Rabbi David Niederman, executive director of the United Jewish Organization of Williamsburg, center left, joins City Council Speaker Corey Johnson, center right, in Brooklyn on Monday.
Rabbi David Niederman, executive director of the United Jewish Organization of Williamsburg, center left, joins City Council Speaker Corey Johnson, center right, in Brooklyn on Monday. Photo Credit: Peter Kramer/NBC

With a spike in reports of anti-Semitic hate crimes in New York City, Council Speaker Corey Johnson is calling on the mayor to fully fund a new prevention initiative.  

Johnson joined rabbis, other elected officials and anti-hate groups in Williamsburg on Monday to address the 82% jump year-to-year in anti-Semitic hate crimes in the first four months of 2019. More recent attacks include one incident on May 7 in which an Orthodox Jewish man was sucker punched in the back of his head. 

"No one should feel unsafe over their faith," Johnson said. 

He said police and community leaders have worked hard to bring some perpetrators to justice but stressed there is more work to be done when it comes to preventing hate crimes and the anti-Semitic rhetoric that he said is on the rise around the country.

He urged the mayor to provide full funding in his budget for the Office of Prevention of Hate Crimes, which was approved by the Council in the winter.

The mayor has allocated $336,000 from his executive budget for the office, but Johnson’s office said the initiative will require an additional $139,000 this fiscal year to bring the total up to $475,000. Next fiscal year, Johnson’s office said, the cost will grow to $713,000. 

The intention is for the office to have a coordinator, appointed by the mayor, who will work with various agencies on strategies to combat hate crimes. There is currently no clear coordination between the NYPD and the Department of Education for responding to hate crime incidents, according to Johnson.

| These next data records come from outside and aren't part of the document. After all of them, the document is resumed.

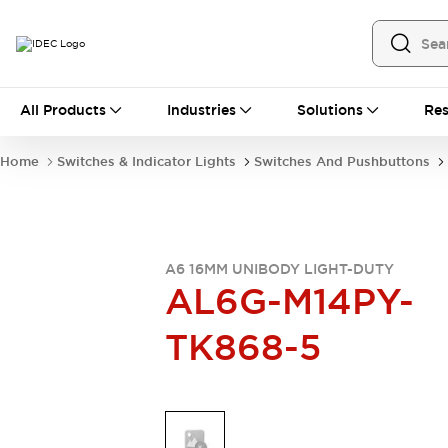
All Products
All Products
Industries
Solutions
Res
Automation
Industrial Ethernet Devices
Home
Switches & Indicator Lights
Switches And Pushbuttons
Operator Interfaces
Programmable Logic Controller
Explore All
Industrial Components
Circuit Protectors
A6 16MM UNIBODY LIGHT-DUTY
AL6G-M14PY-
Connection Devices
LED Lighting
Power Supplies
TK868-5
Relays & Timers
Explore All
Mobility Solutions
Mobile Automation
Motorized Assistance
Explore All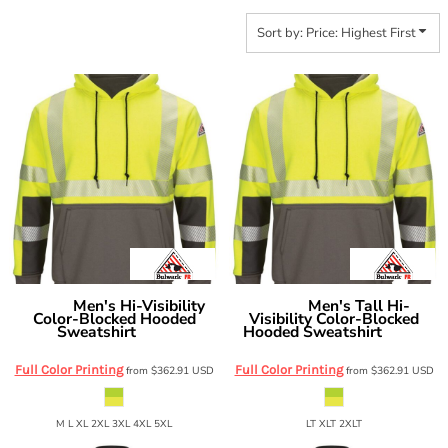
Sort by: Price: Highest First
Men's Hi-Visibility
Men's Tall Hi-
Bulwark
Bulwark
Color-Blocked Hooded
Visibility Color-Blocked
Sweatshirt
Hooded Sweatshirt
SMB4
SMB4T
Full Color Printing
Full Color Printing
from
$362.91
USD
from
$362.91
USD
M L XL 2XL 3XL 4XL 5XL
LT XLT 2XLT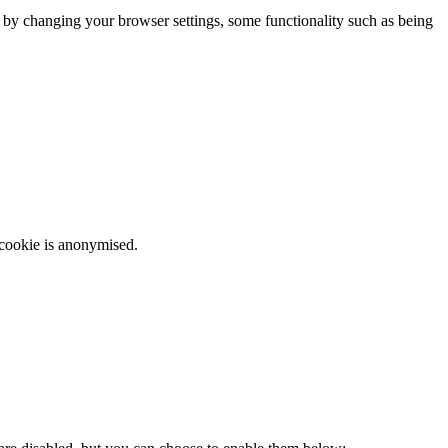
m by changing your browser settings, some functionality such as being
 cookie is anonymised.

"This office would do that," he explained.

Johnson said another role for the new office is to come up with initiatives to teach tolerance to New Yorkers of all ages. Rabbi Joseph Potasnik, the executive vice president of the New York Board of Rabbis, said that would go a long way. 

"We talk about the three Rs: reading writing and arithmetic. We need to add another R: respect," he said. "We need to teach our young people respect."

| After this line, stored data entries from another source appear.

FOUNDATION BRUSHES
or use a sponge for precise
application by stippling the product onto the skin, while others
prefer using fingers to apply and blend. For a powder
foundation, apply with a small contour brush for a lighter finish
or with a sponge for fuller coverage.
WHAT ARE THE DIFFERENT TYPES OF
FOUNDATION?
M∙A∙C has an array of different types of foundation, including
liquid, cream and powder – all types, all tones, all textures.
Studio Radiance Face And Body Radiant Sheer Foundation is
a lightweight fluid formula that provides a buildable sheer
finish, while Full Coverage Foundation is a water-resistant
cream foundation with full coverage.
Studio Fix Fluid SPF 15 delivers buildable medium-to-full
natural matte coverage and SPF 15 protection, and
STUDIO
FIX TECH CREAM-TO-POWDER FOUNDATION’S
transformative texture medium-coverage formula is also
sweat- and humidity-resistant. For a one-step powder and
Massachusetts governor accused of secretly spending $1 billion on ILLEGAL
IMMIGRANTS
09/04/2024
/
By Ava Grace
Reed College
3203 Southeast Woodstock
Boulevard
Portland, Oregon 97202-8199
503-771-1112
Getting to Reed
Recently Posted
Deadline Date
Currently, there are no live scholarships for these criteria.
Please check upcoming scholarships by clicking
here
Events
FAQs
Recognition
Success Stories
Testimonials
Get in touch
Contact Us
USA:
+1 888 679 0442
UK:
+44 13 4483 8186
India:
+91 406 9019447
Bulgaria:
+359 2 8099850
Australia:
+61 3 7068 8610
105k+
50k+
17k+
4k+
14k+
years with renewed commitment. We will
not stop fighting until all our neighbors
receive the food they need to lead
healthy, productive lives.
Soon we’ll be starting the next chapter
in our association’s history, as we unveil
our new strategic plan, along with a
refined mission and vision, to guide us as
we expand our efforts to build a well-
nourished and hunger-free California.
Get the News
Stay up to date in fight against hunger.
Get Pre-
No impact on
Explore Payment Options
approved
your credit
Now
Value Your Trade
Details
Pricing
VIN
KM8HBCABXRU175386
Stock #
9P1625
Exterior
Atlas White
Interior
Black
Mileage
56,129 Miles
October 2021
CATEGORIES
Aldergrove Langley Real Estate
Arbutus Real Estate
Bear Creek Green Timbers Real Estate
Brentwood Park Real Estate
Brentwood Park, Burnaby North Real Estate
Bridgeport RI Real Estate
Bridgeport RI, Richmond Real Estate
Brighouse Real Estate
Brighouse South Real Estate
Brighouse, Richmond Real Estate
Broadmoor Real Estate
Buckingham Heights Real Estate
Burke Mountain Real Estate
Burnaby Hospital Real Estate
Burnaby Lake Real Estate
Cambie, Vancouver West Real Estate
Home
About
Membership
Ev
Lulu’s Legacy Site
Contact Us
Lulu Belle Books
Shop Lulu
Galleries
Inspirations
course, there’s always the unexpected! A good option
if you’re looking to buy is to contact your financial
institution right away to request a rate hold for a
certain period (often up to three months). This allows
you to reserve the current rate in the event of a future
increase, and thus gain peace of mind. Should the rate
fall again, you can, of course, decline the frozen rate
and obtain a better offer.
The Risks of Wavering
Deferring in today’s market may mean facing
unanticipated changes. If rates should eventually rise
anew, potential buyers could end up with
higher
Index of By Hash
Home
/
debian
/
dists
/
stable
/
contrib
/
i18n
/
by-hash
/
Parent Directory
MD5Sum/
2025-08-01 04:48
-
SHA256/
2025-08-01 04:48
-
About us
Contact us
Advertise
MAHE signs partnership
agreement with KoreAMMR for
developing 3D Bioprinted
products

While the mayor did not sign the bill to create the Office of Prevention of Hate Crimes when it was passed by the Council in January (it automatically matured into law the next month), he said he supports it.  

“In New York City, we celebrate our differences and reject any attempt to hate and divide. That’s why we funded The Office of Hate Crime Prevention to prevent these heinous crimes before they occur. Hate will never be tolerated in this city,” he said in a statement. 

Johnson and religious leaders said Monday that there appeared to be a rise in anti-Semitism related to the ongoing measles outbreak in the Orthodox Jewish communities in Brooklyn. The speaker reiterated that the Jewish community advocates vaccination and that only a small group of uninformed people are responsible for spreading dangerous misinformation.